Sex chromosome complement affects gender bias
By analysing ‘sex-reversed’ mice, researchers in the CSC Gene Control Mechanisms and Disease group have uncovered an inherent difference in the way the genes of males or females can be ‘switched off’ or silenced in the developing immune system. This finding will have a significant impact in the way researchers approach diseases that have a disproportionate effect on one sex over the other such as lupus, rheumatoid arthritis or multiple sclerosis.

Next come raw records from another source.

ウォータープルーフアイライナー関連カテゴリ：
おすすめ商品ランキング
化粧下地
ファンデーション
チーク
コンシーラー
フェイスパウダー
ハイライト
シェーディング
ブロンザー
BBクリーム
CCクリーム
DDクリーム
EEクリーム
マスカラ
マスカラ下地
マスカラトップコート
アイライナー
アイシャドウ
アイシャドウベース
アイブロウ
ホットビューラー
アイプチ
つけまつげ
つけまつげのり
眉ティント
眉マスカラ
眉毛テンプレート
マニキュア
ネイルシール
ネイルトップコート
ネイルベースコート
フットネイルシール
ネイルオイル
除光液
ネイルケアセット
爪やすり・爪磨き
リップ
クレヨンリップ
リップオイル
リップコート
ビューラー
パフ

Distinguishing characteristics between males and females, such as face shape or body outline, can normally be put down to either differences in development or hormones. What the results of this study show is that the sex chromosome complement (XY in males and XX in females) rather than the actual sex has a highly significant influence on how hundreds of genes are used differentially in males and females. Moreover, the gene responsible for male development, Sry, appears to compensate for this effect.
Professor Richard Festenstein, who heads the Gene Control Mechanisms and Disease group, said:
“Many diseases affect more men than women and vice versa and we don’t really know why. Finding out that the gene Sry plays an important role could help researchers find explanations for the subtle differences in the way males and females physically respond when the body is under attack from disease. It will also help us identify if disease-causing genes are dependent on female (XX) or male (XY) chromosomes in order to work, allowing us to move towards developing drugs that will stop them in their tracks.”

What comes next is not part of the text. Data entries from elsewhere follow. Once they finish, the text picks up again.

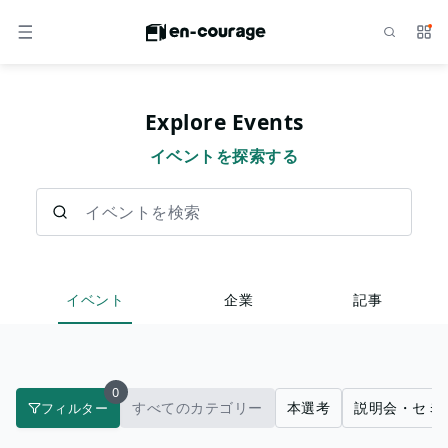
検索
サー
メニュー
Explore Events
イベントを探索する
イベントを検索
イベント
企業
記事
0
すべてのカテゴリー
本選考
説明会・セミ
フィルター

The study is published online today in Developmental Cell. On the article page, Richard Festenstein has recorded a short audio clip describing the work.
The paper is also available to download from here.
Reference:
Wijchers, P. J., Yandim, C., Panousopoulou, E., Ahmad, M., Harker, N., Saveliev, A., Burgoyne, P. S., Festenstein, R. (2010). Sexual dimorphism in mammalian autosomal gene regulation is determined not only by sry but by sex chromosome complement as well. Developmental Cell 19, 477–484.